While local media report that the US Department of Defense is preparing plans to send troops to Panama in order to take control of the inter-oceanic waterway, and mention NBC and sources linked to the Government, the administration of Jose Raul Mulino responds that it has not received any reports on the matter.
In a recent forum entitled “The future of the Panama Canal in the time of Trump,” lawyer Alonso Illueca told Prensa Latina that the Executive refuses to resort to multilateralism, as it worked in the negotiations for the Torrijos-Carter Treaties, signed in 1977.
In that sense, the lawyer urged the Government to promote that campaign with more strength in the Organization of American States (OAS), which holds those documents; and also in the United Nations, where since January of this year Panama is a non-permanent member of the Security Council.
For Illueca, the first organism that could have pronounced itself was the Community of Latin American and Caribbean States (CELAC) last January, but the rejection of Argentina made consensus impossible, as established by the rules of this integrationist mechanism for issuing such pronouncements.
Former Foreign Minister José Eduardo Ritter also urged to internationalize this problem and to seek the support of the international community.
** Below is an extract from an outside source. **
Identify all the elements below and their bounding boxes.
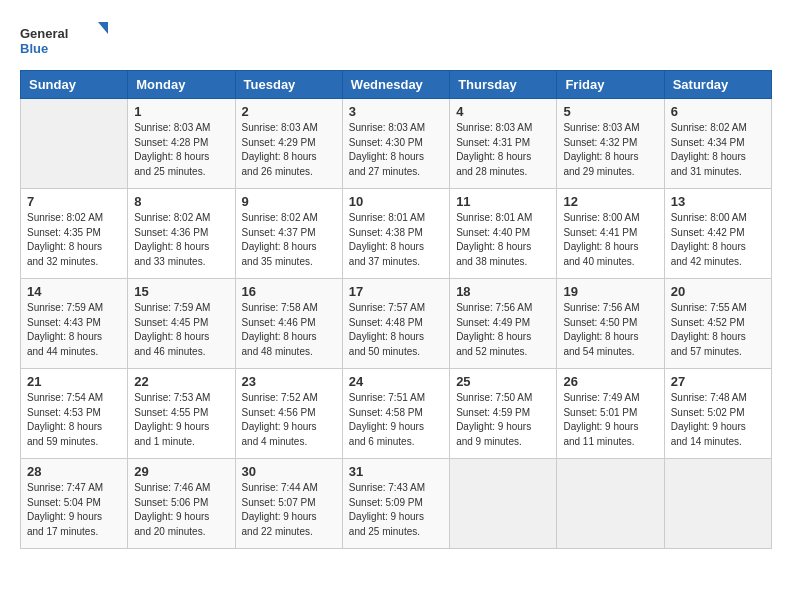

Other analysts consulted by the newspaper La Estrella de Panama supported the idea that the current foreign policy of the Central American country has deficiencies and there does not seem to be a clear national strategy, which facilitates the imposition of Washington’s interests.
Julio Linares, a lawyer specialized in international law, stated that although President Mulino has contradicted Trump, there is a need to move from reactions to a more active strategy.
Linares advocated assuming a position of defense of multilateralism and an effective and dignified diplomacy.
For his part, the lawyer and president of the Panamanian Maritime Law Association, Joaquin De Obarrio, said that another tool that the government is not using is to add adherences to the 1977 Neutrality Treaty.
De Obarrio explains that the Treaty makes clear that only Panama can have military forces in the Canal.
Hence, any intervention without the authorization of the State would be a violation of the norm.
For Jones Cooper, professor of International Relations at the University of Panama and former Secretary General of the Foreign Ministry, the State could invoke the United Nations Charter and the Organization of American States (OAS), instruments that give legal force to the defense of the country.